- Opening Delimiter -

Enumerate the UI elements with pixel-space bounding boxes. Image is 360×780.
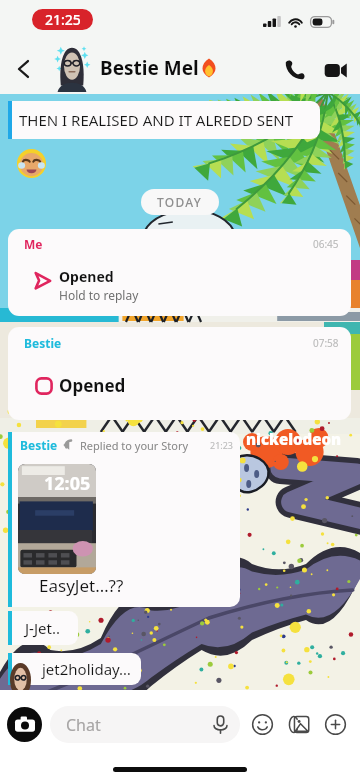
staticText: Bestie	[24, 335, 62, 351]
staticText: nickelodeon	[246, 429, 342, 449]
button[interactable]: Photos	[286, 711, 313, 738]
staticText: Replied to your Story	[80, 438, 189, 453]
staticText: 06:45	[313, 237, 339, 251]
staticText: J-Jet..	[25, 618, 60, 638]
staticText: THEN I REALISED AND IT ALREDD SENT	[19, 110, 294, 130]
button[interactable]: TODAY	[141, 189, 219, 215]
button[interactable]: Me	[8, 229, 351, 316]
staticText: 07:58	[313, 336, 339, 350]
button[interactable]: More	[322, 711, 349, 738]
staticText: EasyJet…??	[39, 574, 124, 597]
button[interactable]: Back	[6, 51, 42, 87]
button[interactable]: Camera	[7, 707, 42, 742]
button[interactable]: Bestie	[12, 432, 240, 607]
staticText: Bestie Mel	[100, 55, 199, 81]
button[interactable]: Bestie	[8, 327, 351, 420]
button[interactable]: Chat	[50, 706, 240, 743]
staticText: Bestie	[20, 437, 58, 453]
staticText: Hold to replay	[59, 287, 139, 303]
staticText: 21:23	[210, 439, 234, 451]
staticText: TODAY	[157, 194, 203, 210]
staticText: jet2holiday…	[42, 659, 131, 679]
button[interactable]: Voice message	[207, 711, 234, 738]
button[interactable]: jet2holiday…	[12, 653, 141, 685]
button[interactable]: Stickers	[249, 711, 276, 738]
button[interactable]: J-Jet..	[12, 611, 78, 645]
button[interactable]: Video call	[317, 52, 353, 88]
staticText: Chat	[66, 714, 101, 736]
button[interactable]: Profile	[52, 45, 92, 92]
staticText: Me	[24, 236, 43, 252]
button[interactable]: Call	[277, 52, 313, 88]
button[interactable]: THEN I REALISED AND IT ALREDD SENT	[12, 101, 320, 139]
staticText: Opened	[59, 374, 126, 397]
staticText: 21:25	[45, 10, 81, 29]
staticText: 12:05	[44, 471, 91, 496]
staticText: Opened	[59, 267, 114, 286]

- Closing Delimiter -

The task ▸ Set down all of the material above exactly as written, leaving the pictures out.

Expected answer ▸
Enumerate the UI elements with pixel-space bounding boxes. Image is 360×780.
staticText: Bestie	[24, 335, 62, 351]
staticText: nickelodeon	[246, 429, 342, 449]
button[interactable]: Photos	[286, 711, 313, 738]
staticText: Replied to your Story	[80, 438, 189, 453]
staticText: 06:45	[313, 237, 339, 251]
staticText: J-Jet..	[25, 618, 60, 638]
staticText: THEN I REALISED AND IT ALREDD SENT	[19, 110, 294, 130]
button[interactable]: TODAY	[141, 189, 219, 215]
button[interactable]: Me	[8, 229, 351, 316]
staticText: 07:58	[313, 336, 339, 350]
button[interactable]: More	[322, 711, 349, 738]
staticText: EasyJet…??	[39, 574, 124, 597]
button[interactable]: Back	[6, 51, 42, 87]
button[interactable]: Camera	[7, 707, 42, 742]
button[interactable]: Bestie	[12, 432, 240, 607]
staticText: Bestie Mel	[100, 55, 199, 81]
button[interactable]: Bestie	[8, 327, 351, 420]
button[interactable]: Chat	[50, 706, 240, 743]
staticText: Bestie	[20, 437, 58, 453]
staticText: Hold to replay	[59, 287, 139, 303]
staticText: 21:23	[210, 439, 234, 451]
staticText: TODAY	[157, 194, 203, 210]
staticText: jet2holiday…	[42, 659, 131, 679]
button[interactable]: Voice message	[207, 711, 234, 738]
button[interactable]: jet2holiday…	[12, 653, 141, 685]
button[interactable]: Stickers	[249, 711, 276, 738]
button[interactable]: J-Jet..	[12, 611, 78, 645]
button[interactable]: Video call	[317, 52, 353, 88]
staticText: Chat	[66, 714, 101, 736]
button[interactable]: Profile	[52, 45, 92, 92]
staticText: Me	[24, 236, 43, 252]
button[interactable]: Call	[277, 52, 313, 88]
button[interactable]: THEN I REALISED AND IT ALREDD SENT	[12, 101, 320, 139]
staticText: Opened	[59, 374, 126, 397]
staticText: 21:25	[45, 10, 81, 29]
staticText: 12:05	[44, 471, 91, 496]
staticText: Opened	[59, 267, 114, 286]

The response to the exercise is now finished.